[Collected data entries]
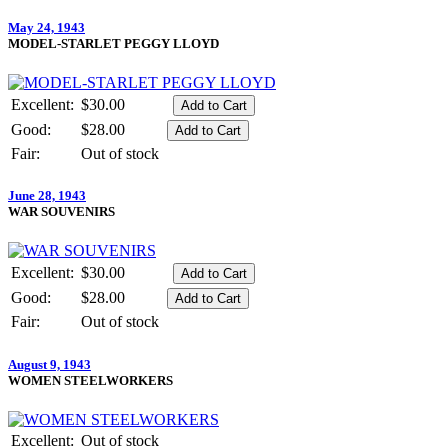
May 24, 1943
MODEL-STARLET PEGGY LLOYD
Excellent:
$30.00
Good:
$28.00
Fair:
Out of stock
June 28, 1943
WAR SOUVENIRS
Excellent:
$30.00
Good:
$28.00
Fair:
Out of stock
August 9, 1943
WOMEN STEELWORKERS
Excellent:
Out of stock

▶ **Directions**
The reply should hold every entry above, given again exactly, but not a single picture.

▶ **Exercise answer**
May 24, 1943
MODEL-STARLET PEGGY LLOYD
Excellent:
$30.00
Good:
$28.00
Fair:
Out of stock
June 28, 1943
WAR SOUVENIRS
Excellent:
$30.00
Good:
$28.00
Fair:
Out of stock
August 9, 1943
WOMEN STEELWORKERS
Excellent:
Out of stock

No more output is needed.